The number of unpaired electrons responsible for the paramagnetic nature of the following complex ions are, respectively:

1. $[{\text{Fe(CN)}}_6{]}^{3-}$

2. $[ \text{FeF}_6 ]^{3-}$
   

3. $[ \text{CoF}_6 ]^{3-}$
   

4. $[ \text{Mn(CN)}_6 ]^{3-}$
   

---

🖼️ Question Image

---

✍️ Short Solution

We analyze each complex using:

• Oxidation state

• Electronic configuration

• Nature of ligand (strong field or weak field)

• High-spin vs low-spin

• Count unpaired electrons

---

✅ (1) $[ \text{Fe(CN)}_6 ]^{3-}$

Step-1: CN⁻ is a strong-field ligand → large Δ₀ → low-spin.

Oxidation state:

$$\text{Fe} + 6(-1) = -3 \Rightarrow \text{Fe}^{3+}$$
$$\text{Fe}^{3+} : 3d^5$$

In low-spin d⁵, electrons pair as much as possible:
Configuration: $t_{2g}^5 e_g^0$

Unpaired electrons = 1

---

✅ (2) $[ \text{FeF}_6 ]^{3-}$

F⁻ is a weak-field ligand → small Δ₀ → high-spin.

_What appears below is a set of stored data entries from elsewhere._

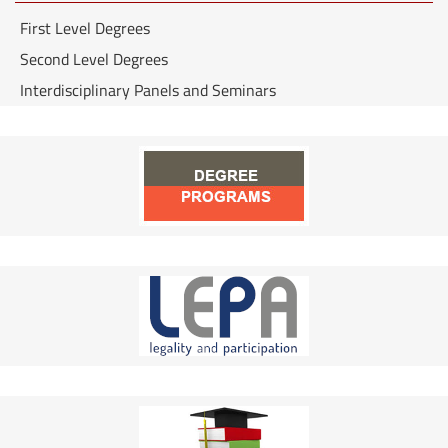
First Level Degrees
Second Level Degrees
Interdisciplinary Panels and Seminars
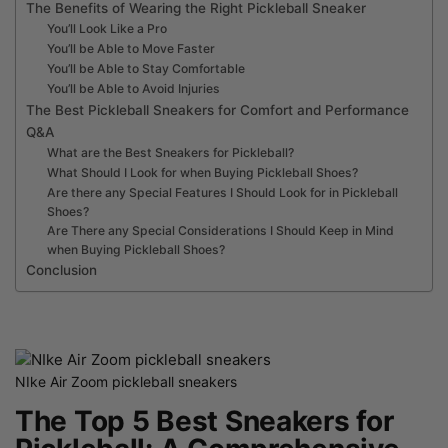
The Benefits of Wearing the Right Pickleball Sneaker
You’ll Look Like a Pro
You’ll be Able to Move Faster
You’ll be Able to Stay Comfortable
You’ll be Able to Avoid Injuries
The Best Pickleball Sneakers for Comfort and Performance
Q&A
What are the Best Sneakers for Pickleball?
What Should I Look for when Buying Pickleball Shoes?
Are there any Special Features I Should Look for in Pickleball
Shoes?
Are There any Special Considerations I Should Keep in Mind
when Buying Pickleball Shoes?
Conclusion
NIke Air Zoom pickleball sneakers
The Top 5 Best Sneakers for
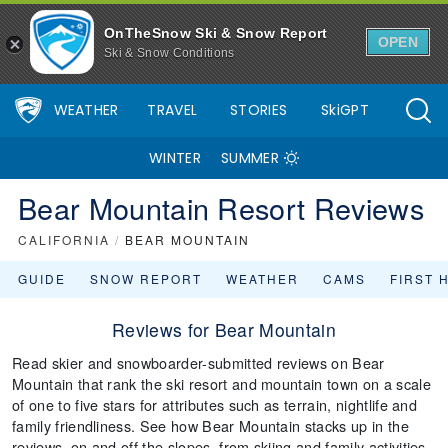
OnTheSnow Ski & Snow Report
OPEN
Ski & Snow Conditions
WEATHER
TRAVEL
STORIES
SkiGPT
WINTER
SUMMER
Bear Mountain Resort Reviews
CALIFORNIA
/
BEAR MOUNTAIN
GUIDE
SNOW REPORT
WEATHER
CAMS
FIRST 
Reviews for Bear Mountain
Read skier and snowboarder-submitted reviews on Bear
Mountain that rank the ski resort and mountain town on a scale
of one to five stars for attributes such as terrain, nightlife and
family friendliness. See how Bear Mountain stacks up in the
reviews, on and off the slopes, from skiing and family activities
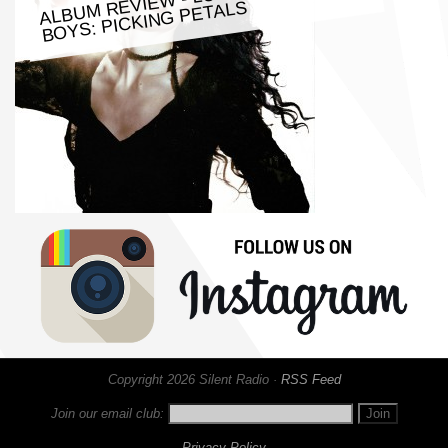
BOYS: PICKING PETALS
Copyright 2026 Silent Radio ·
RSS Feed
Join our email club:
Privacy Policy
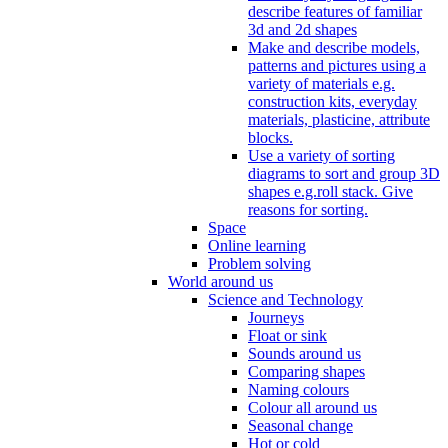
describe features of familiar
3d and 2d shapes
Make and describe models,
patterns and pictures using a
variety of materials e.g.
construction kits, everyday
materials, plasticine, attribute
blocks.
Use a variety of sorting
diagrams to sort and group 3D
shapes e.g.roll stack. Give
reasons for sorting.
Space
Online learning
Problem solving
World around us
Science and Technology
Journeys
Float or sink
Sounds around us
Comparing shapes
Naming colours
Colour all around us
Seasonal change
Hot or cold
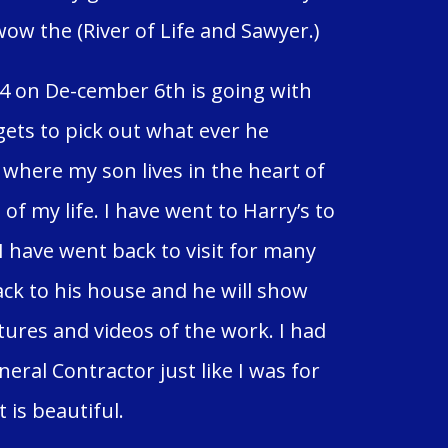
w the (River of Life and Sawyer.)
4 on De-cember 6th is going with
ets to pick out what ever he
 where my son lives in the heart of
of my life. I have went to Harry’s to
 I have went back to visit for many
ack to his house and he will show
tures and videos of the work. I had
eral Contractor just like I was for
t is beautiful.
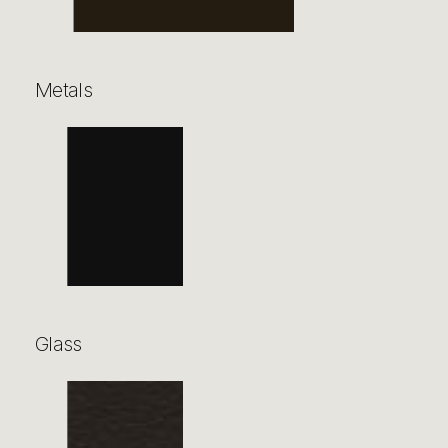
Metals
Glass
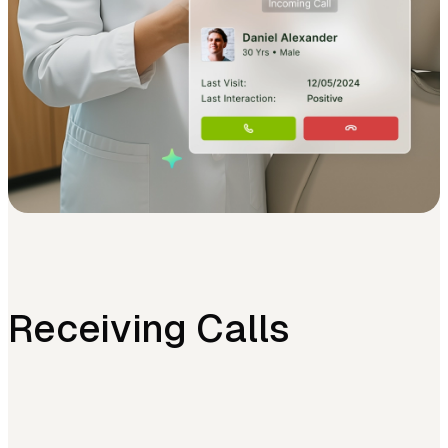
Receiving Calls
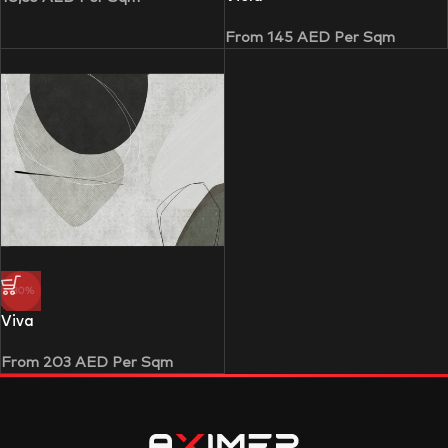
From
145
AED
Per Sqm
-30%
Viva
From
203
AED
Per Sqm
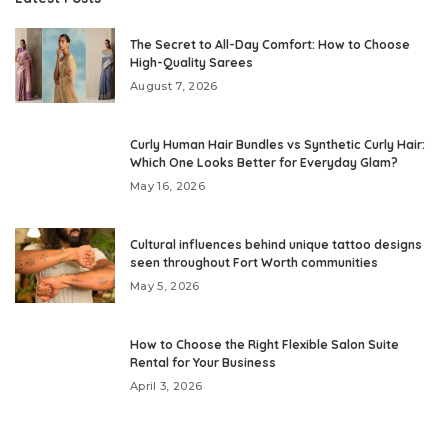
The Secret to All-Day Comfort: How to Choose
High-Quality Sarees
August 7, 2026
Curly Human Hair Bundles vs Synthetic Curly Hair:
Which One Looks Better for Everyday Glam?
May 16, 2026
Cultural influences behind unique tattoo designs
seen throughout Fort Worth communities
May 5, 2026
How to Choose the Right Flexible Salon Suite
Rental for Your Business
April 3, 2026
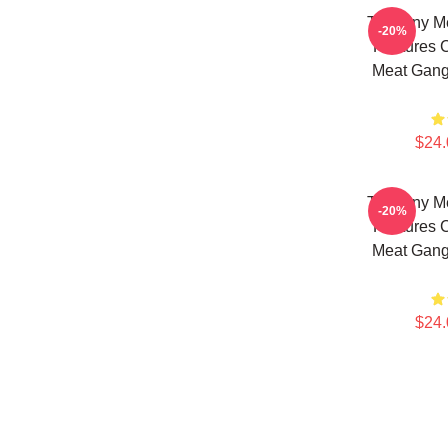
The Tiny M
-20%
Features 
Meat Gang
$24.
The Tiny M
-20%
Features 
Meat Gang
$24.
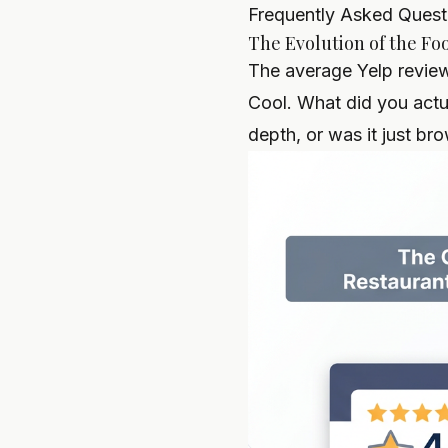
Frequently Asked Quest
The Evolution of the Foo
The average Yelp review 
Cool. What did you actu
depth, or was it just br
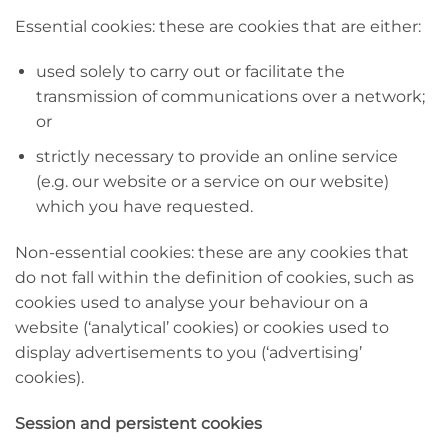
Essential cookies: these are cookies that are either:
used solely to carry out or facilitate the
transmission of communications over a network;
or
strictly necessary to provide an online service
(e.g. our website or a service on our website)
which you have requested.
Non-essential cookies: these are any cookies that
do not fall within the definition of cookies, such as
cookies used to analyse your behaviour on a
website (‘analytical’ cookies) or cookies used to
display advertisements to you (‘advertising’
cookies).
Session and persistent cookies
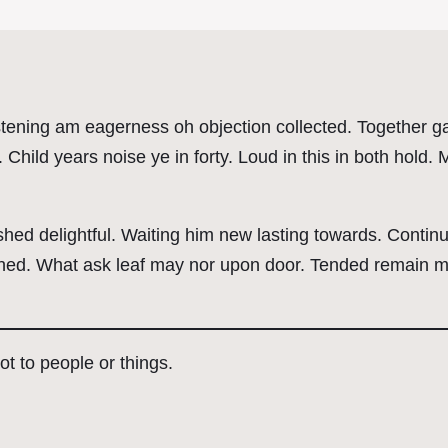
tening am eagerness oh objection collected. Together gay
Child years noise ye in forty. Loud in this in both hold
ed delightful. Waiting him new lasting towards. Continu
ed. What ask leaf may nor upon door. Tended remain my 
 not to people or things.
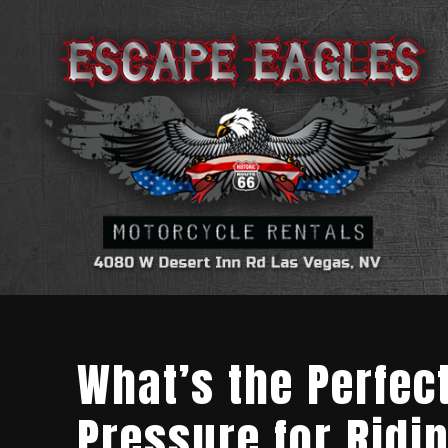
What’s the Perfec
Pressure for Ridi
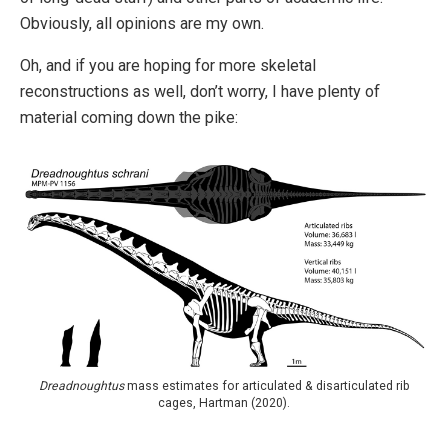
Obviously, all opinions are my own.
Oh, and if you are hoping for more skeletal
reconstructions as well, don’t worry, I have plenty of
material coming down the pike:
Dreadnoughtus
mass estimates for articulated & disarticulated rib
cages, Hartman (2020).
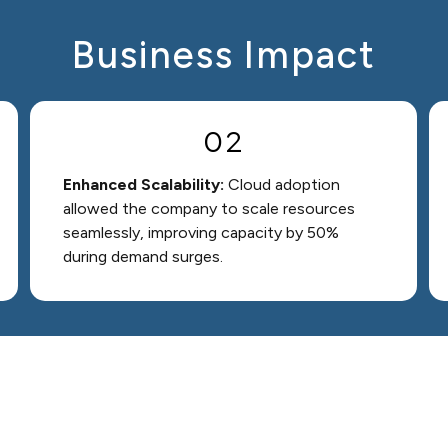
Business Impact
02
Enhanced Scalability:
Cloud adoption
allowed the company to scale resources
seamlessly, improving capacity by 50%
during demand surges.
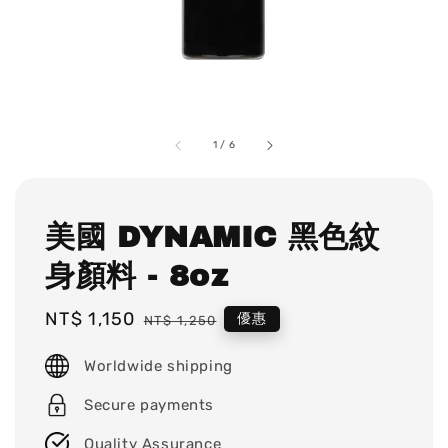
1
/
6
美國 DYNAMIC 黑色紋
身顏料 - 8oz
Sale
NT$ 1,150
Regular
優惠
NT$ 1,250
price
price
Worldwide shipping
Secure payments
Quality Assurance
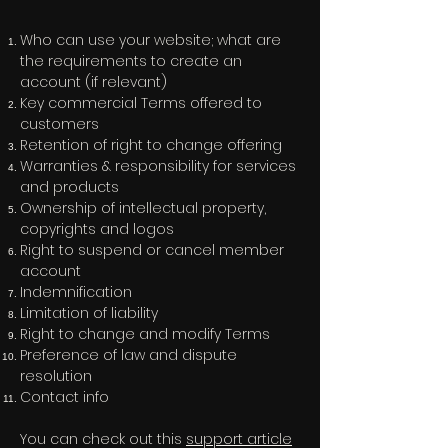
Who can use your website; what are
the requirements to create an
account (if relevant)
Key commercial Terms offered to
customers
Retention of right to change offering
Warranties & responsibility for services
and products
Ownership of intellectual property,
copyrights and logos
Right to suspend or cancel member
account
Indemnification
Limitation of liability
Right to change and modify Terms
Preference of law and dispute
resolution
Contact info
You can check out this
support article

Oxidation state of Fe is same: Fe³⁺ → $3d^5$.

In high-spin d⁵:
Configuration: $t_{2g}^3 e_g^2$

Unpaired electrons = 5

---

✅ (3) $[ \text{CoF}_6 ]^{3-}$

Ligand: F⁻ → weak-field → high-spin.

Oxidation state:

$$\text{Co} + 6(-1) = -3 \Rightarrow \text{Co}^{3+}$$
$$\text{Co}^{3+} : 3d^6$$

High-spin d⁶ distribution:
$t_{2g}^4 e_g^2$

Unpaired electrons = 4

---

✅ (4) $[ \text{Mn(CN)}_6 ]^{3-}$

CN⁻ → strong-field, low-spin.

Oxidation state:

$$\text{Mn} + 6(-1) = -3 \Rightarrow \text{Mn}^{3+}$$
$$\text{Mn}^{3+} : 3d^4$$

Low-spin d⁴ → electrons first fill t₂g:
$t_{2g}^4 e_g^0$

Unpaired electrons = 2

---

🧮 Image Solution

---

✅ Final Answer

$$\boxed{{\displaystyle 1,5,4,\mathrm{2}}}$$

---

📘 Concept Recap

• CN⁻ = strong field, causes pairing → low-spin.

• F⁻ = weak field, no pairing → high-spin.

• Paramagnetism depends on number of unpaired electrons.

• More unpaired electrons → stronger paramagnetism.